Top of Records to process

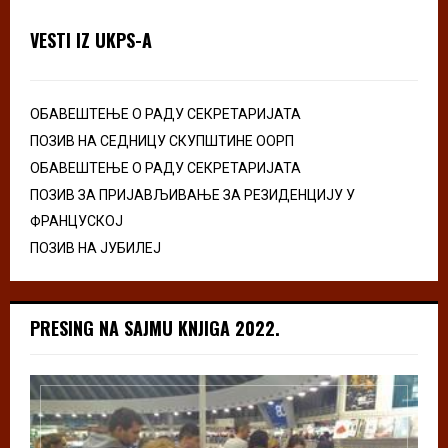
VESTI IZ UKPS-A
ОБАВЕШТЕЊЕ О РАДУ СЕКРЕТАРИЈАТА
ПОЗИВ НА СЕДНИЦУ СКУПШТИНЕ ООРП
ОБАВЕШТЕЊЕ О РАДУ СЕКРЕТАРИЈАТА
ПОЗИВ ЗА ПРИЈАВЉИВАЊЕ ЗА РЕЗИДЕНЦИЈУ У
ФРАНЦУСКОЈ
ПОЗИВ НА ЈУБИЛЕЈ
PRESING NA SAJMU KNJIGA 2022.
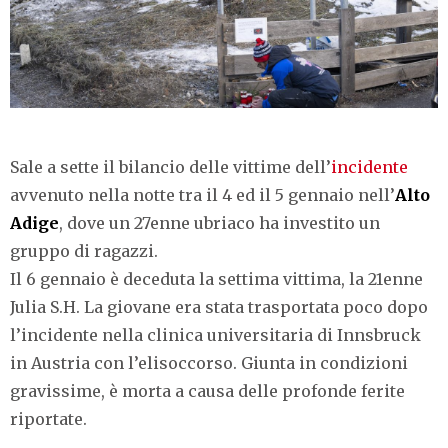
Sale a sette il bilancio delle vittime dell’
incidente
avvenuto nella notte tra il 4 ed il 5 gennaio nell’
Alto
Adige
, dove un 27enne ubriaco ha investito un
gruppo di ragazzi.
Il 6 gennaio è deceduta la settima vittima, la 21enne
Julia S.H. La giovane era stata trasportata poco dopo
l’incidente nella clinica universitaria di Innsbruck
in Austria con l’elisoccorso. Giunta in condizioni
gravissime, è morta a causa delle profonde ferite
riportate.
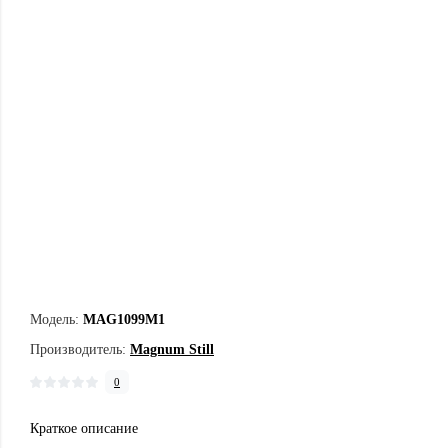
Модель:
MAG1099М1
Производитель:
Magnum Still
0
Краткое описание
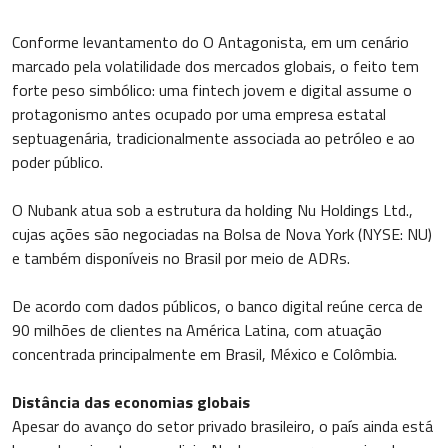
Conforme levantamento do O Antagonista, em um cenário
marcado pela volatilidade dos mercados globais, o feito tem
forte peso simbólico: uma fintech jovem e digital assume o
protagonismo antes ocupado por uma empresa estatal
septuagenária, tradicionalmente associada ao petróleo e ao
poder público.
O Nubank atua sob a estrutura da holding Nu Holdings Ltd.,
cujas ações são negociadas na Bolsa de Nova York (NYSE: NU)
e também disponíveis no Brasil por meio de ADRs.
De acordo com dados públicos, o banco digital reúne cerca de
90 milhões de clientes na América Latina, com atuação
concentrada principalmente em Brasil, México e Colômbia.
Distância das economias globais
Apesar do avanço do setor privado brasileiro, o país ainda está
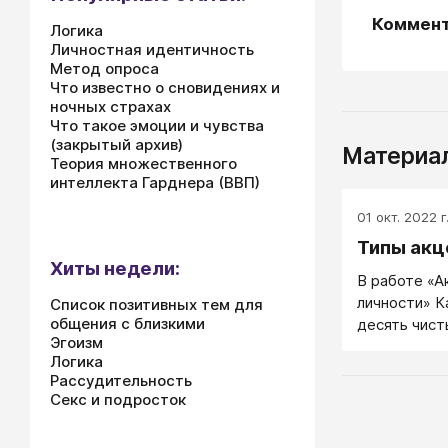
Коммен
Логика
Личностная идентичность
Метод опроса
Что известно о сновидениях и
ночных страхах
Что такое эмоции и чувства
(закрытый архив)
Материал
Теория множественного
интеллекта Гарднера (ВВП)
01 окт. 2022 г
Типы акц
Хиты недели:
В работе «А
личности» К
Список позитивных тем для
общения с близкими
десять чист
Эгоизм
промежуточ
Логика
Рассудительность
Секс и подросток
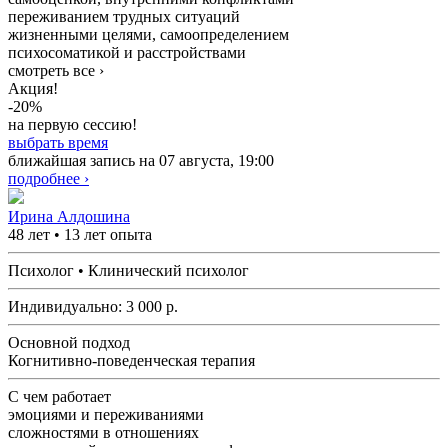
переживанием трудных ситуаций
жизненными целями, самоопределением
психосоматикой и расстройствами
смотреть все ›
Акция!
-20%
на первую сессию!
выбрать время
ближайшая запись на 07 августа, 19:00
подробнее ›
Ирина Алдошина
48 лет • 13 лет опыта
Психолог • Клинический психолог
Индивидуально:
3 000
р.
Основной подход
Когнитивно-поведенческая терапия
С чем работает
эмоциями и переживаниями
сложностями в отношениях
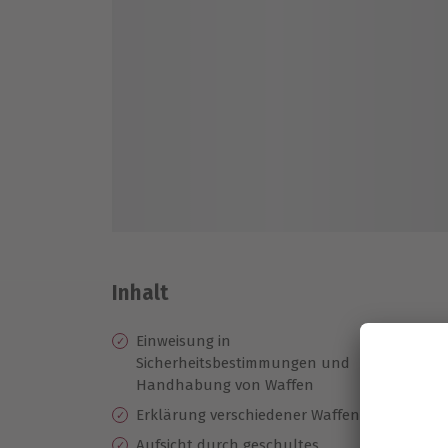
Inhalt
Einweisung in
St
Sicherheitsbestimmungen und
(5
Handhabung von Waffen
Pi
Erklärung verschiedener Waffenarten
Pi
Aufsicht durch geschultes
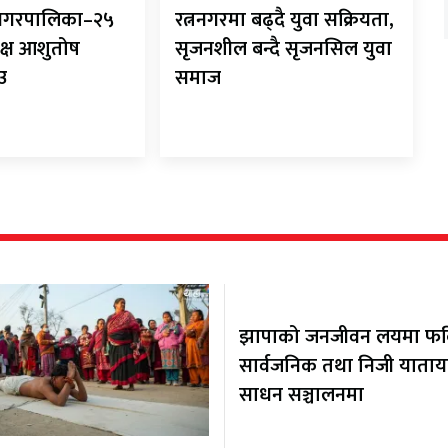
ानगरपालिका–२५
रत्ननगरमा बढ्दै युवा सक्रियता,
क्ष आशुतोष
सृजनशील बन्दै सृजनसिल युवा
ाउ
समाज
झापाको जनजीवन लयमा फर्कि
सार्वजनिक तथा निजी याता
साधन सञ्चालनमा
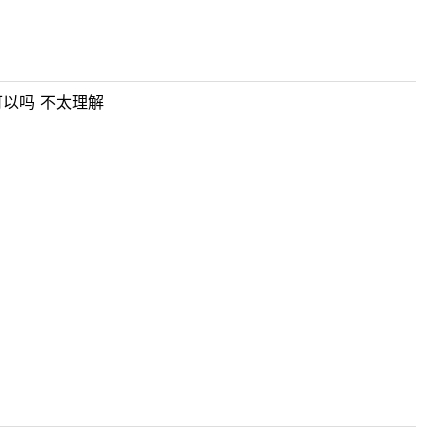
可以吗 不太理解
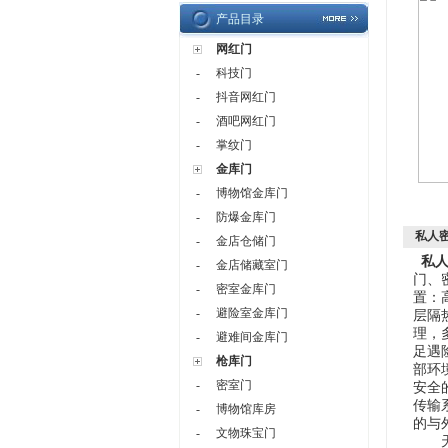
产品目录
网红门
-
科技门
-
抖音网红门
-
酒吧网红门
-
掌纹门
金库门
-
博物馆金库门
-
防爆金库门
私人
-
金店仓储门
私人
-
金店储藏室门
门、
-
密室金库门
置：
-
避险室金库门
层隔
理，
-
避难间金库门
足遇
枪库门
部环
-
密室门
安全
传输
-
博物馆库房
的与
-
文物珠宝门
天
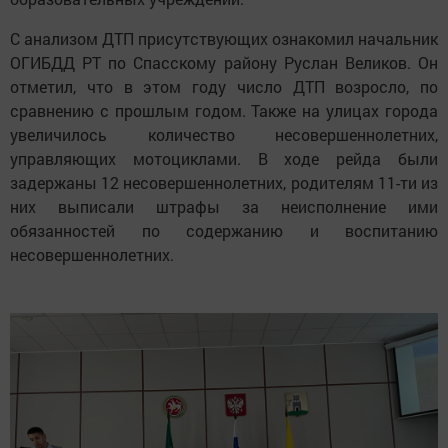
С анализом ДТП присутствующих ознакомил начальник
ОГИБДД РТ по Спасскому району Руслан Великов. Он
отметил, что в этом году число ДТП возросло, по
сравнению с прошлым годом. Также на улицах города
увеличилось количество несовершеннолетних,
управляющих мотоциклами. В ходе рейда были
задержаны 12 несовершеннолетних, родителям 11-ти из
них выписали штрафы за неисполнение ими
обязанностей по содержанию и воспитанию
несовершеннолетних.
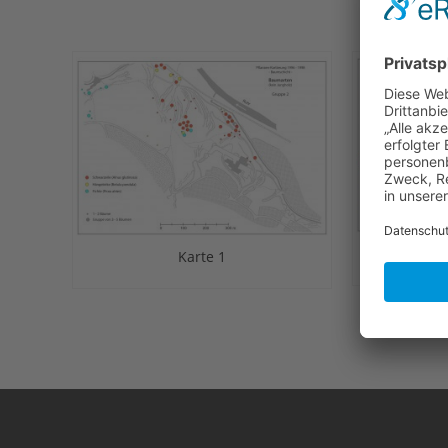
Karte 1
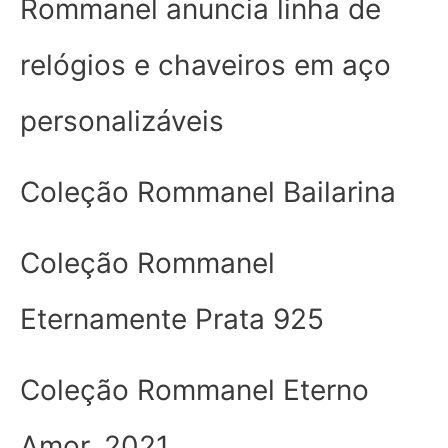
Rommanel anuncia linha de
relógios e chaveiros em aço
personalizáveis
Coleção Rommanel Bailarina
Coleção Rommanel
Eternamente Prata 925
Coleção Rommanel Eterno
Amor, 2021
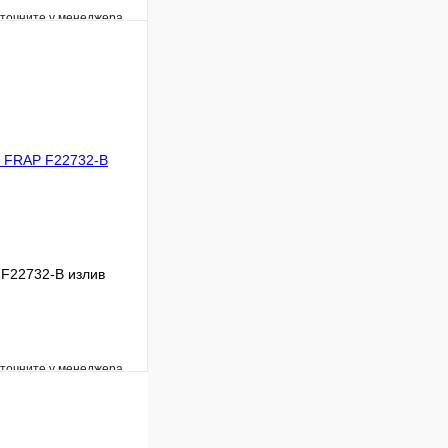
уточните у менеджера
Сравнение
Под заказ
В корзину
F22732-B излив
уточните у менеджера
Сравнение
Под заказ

Bottom of Records to process
Top of Records to process

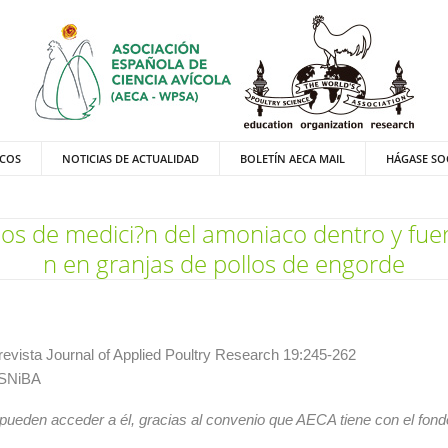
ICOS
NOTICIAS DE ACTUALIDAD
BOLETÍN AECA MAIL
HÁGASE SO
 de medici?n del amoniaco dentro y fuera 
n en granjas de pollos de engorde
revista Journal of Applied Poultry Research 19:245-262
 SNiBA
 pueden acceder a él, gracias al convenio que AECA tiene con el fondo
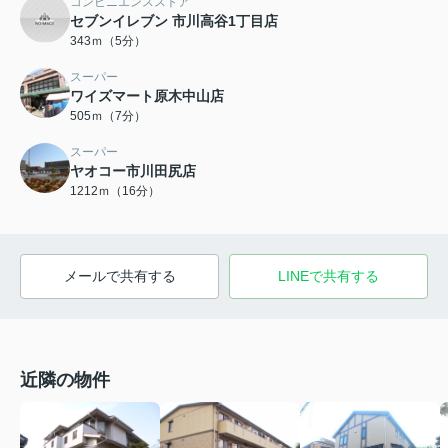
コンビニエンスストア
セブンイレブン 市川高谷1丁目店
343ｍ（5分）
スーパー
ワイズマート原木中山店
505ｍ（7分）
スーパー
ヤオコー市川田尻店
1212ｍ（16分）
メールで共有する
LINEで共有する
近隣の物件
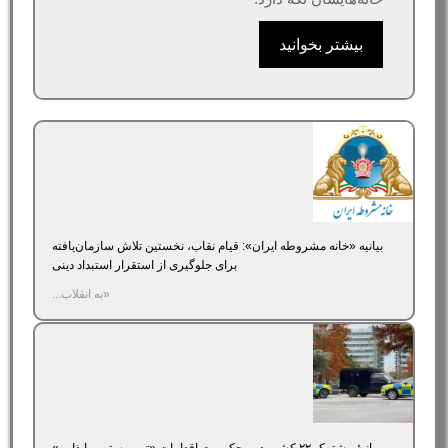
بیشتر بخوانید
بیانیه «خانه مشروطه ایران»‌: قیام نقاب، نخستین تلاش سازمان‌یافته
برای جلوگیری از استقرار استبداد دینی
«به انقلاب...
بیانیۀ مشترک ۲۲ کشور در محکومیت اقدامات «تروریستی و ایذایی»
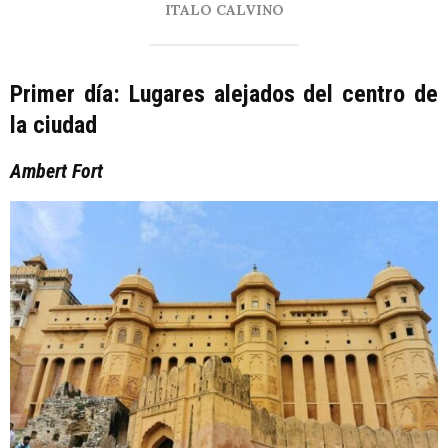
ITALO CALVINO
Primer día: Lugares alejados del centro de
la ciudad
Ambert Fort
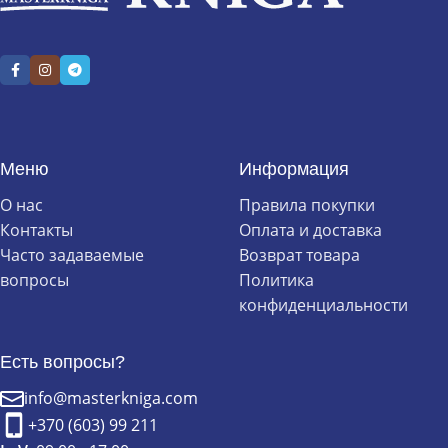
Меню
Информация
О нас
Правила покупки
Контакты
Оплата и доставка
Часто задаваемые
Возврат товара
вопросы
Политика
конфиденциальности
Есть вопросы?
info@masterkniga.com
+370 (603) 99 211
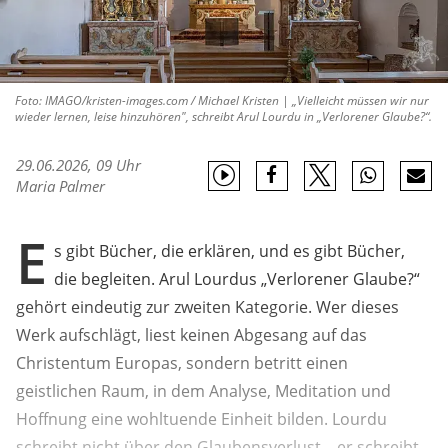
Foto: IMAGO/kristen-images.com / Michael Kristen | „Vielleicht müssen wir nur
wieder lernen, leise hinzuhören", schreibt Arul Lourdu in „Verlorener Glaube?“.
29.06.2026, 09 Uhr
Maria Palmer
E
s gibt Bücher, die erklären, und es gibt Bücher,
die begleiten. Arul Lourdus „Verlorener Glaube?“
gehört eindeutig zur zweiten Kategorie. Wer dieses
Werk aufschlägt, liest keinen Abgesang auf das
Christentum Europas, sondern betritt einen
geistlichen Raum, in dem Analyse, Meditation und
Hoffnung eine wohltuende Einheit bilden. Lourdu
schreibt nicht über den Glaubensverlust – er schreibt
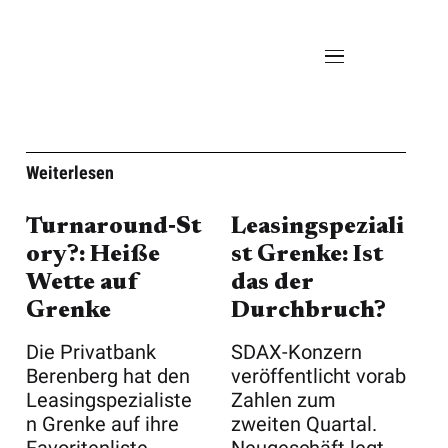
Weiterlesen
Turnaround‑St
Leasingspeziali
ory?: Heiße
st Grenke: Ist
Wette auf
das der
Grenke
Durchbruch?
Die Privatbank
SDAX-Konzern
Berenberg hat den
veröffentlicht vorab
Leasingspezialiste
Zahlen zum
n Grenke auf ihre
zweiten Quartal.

Bottom of Records to process

§ **Your instructions**
Say how many lines in the entries above contain the string "AECA". Give the number by itself.

§ **Task result**
2